On Oct. 17, PHS introduced an after-school yoga program. Since then, it has occurred after school every Tuesday in the MPR room at Piedmont Middle School. The new strength and conditioning coach Michelle Mazzeo has been teaching the class. Mazzeo said that while coaching varsity soccer at Washington Latin Public Charter School, she completed yoga teacher training. She was able to implement this yoga training into her varsity soccer team’s training during her time as a coach.
Mazzeo’s personal experiences and ties to yoga drove her to teach it.
“I struggled a lot with anxiety and yoga really saved me. It helped me get grounded. It helped me build my own self confidence, but it also helped me feel physically fit in a way that wasn’t really like taxing on my body. Having a yoga practice helped me kind of build up that confidence and also stay fit in a way that wasn’t super stressful,” Mazzeo said.
According to John Hopkins Medicine, yoga is an exercise class which helps with cardiovascular health and muscle flexibility, improves recovery, and protects from injury. It has mental benefits such as creating mental clarity, relieving stress, and lowering depression/anxiety. Over 940 schools across the country have begun to add yoga and more athletic options to their schools, according to nlm.org.
The class is very focused on helping students by teaching them about helping with their physical and mental health, Mazzeo said.
“Yoga offers ways to build up your physical fitness, your athleticism, and also helps with flexibility,” Mazzeo said. “There’s a lot of research and a lot of studies that show that it. [Yoga] helps with mental health and especially when kids are like adding sports on to their studies, it can be really stressful. So having a yoga practice can really help with grounding.”
The class has some plans to expand and grow depending on this year, Mazzeo said.
“We want to offer more yoga classes right now. We just meet twice a week and just see if people show up. The class really hopes to teach the basics of yoga and practices of breathing. Being able to grow and teach more people would be great,” Mazzeo said.

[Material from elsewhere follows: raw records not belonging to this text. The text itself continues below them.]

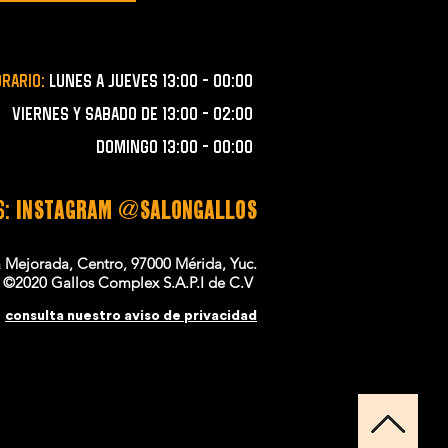
orario:
lunes a JUEVES 13:00 - 00:00
VIERNES Y SABADO de 13:00 - 02:00
domingo 13:00 - 00:00
S:
instagram @salongallos
a Mejorada, Centro, 97000 Mérida, Yuc.
©2020 Gallos Complex S.A.P.I de C.V
consulta nuestro aviso de privacidad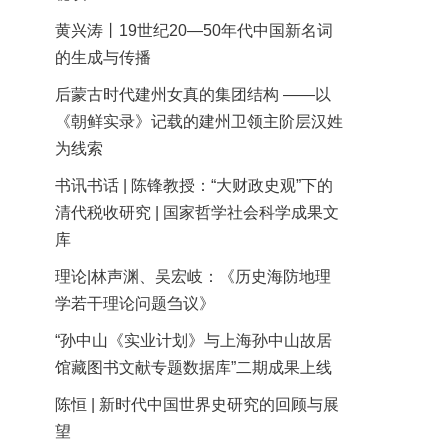
黄兴涛丨19世纪20—50年代中国新名词
的生成与传播
后蒙古时代建州女真的集团结构 ——以
《朝鲜实录》记载的建州卫领主阶层汉姓
为线索
书讯书话 | 陈锋教授：“大财政史观”下的
清代税收研究 | 国家哲学社会科学成果文
库
理论|林声渊、吴宏岐：《历史海防地理
学若干理论问题刍议》
“孙中山《实业计划》与上海孙中山故居
馆藏图书文献专题数据库”二期成果上线
陈恒 | 新时代中国世界史研究的回顾与展
望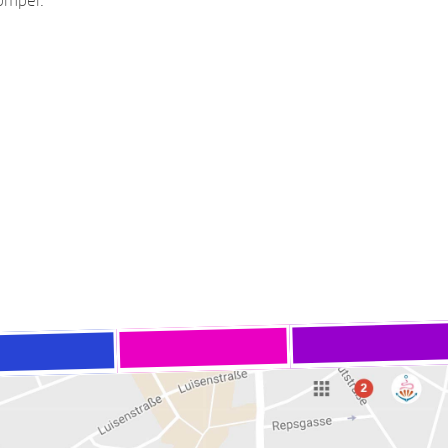
ompei.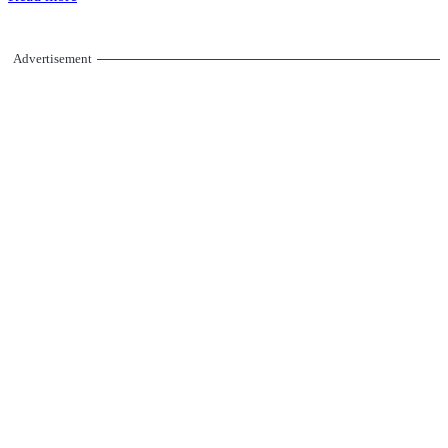
Advertisement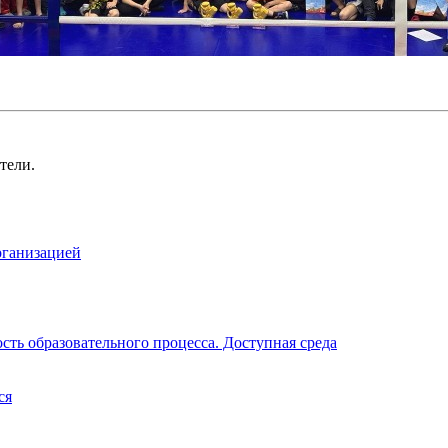
тели.
рганизацией
ть образовательного процесса. Доступная среда
ся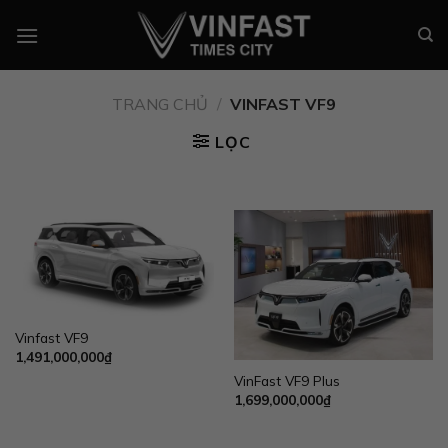
Chuyển
đến
nội
dung
TRANG CHỦ
/
VINFAST VF9
LỌC
Vinfast VF9
1,491,000,000
₫
VinFast VF9 Plus
1,699,000,000
₫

The program is hoping to attract more students and gain more popularity. Michelle Mazzeo said she believes this program is very important and should be utilized.
“I wish that I had learned about yoga earlier. I learned about it my freshman year of college and I just think that I struggled a lot in high school in different ways. I think that if I had been exposed to yoga and knew how to build my own practice and took that with me to college, I think I would have struggled less in college.” Mazzeo said.
Students have expressed interest in joining.
“I want to take yoga because I think it will relax me mentally and physically. I think the class would be cool and it can help me be more flexible,” junior Logan McGilloway said.
Some students have noted the lack of publicity and the confusion this causes.
“Due to the lack of publicity I do not know when, where or who teaches the yoga class. And I do not know how I can join,” sophomore Adrian Kondakov said.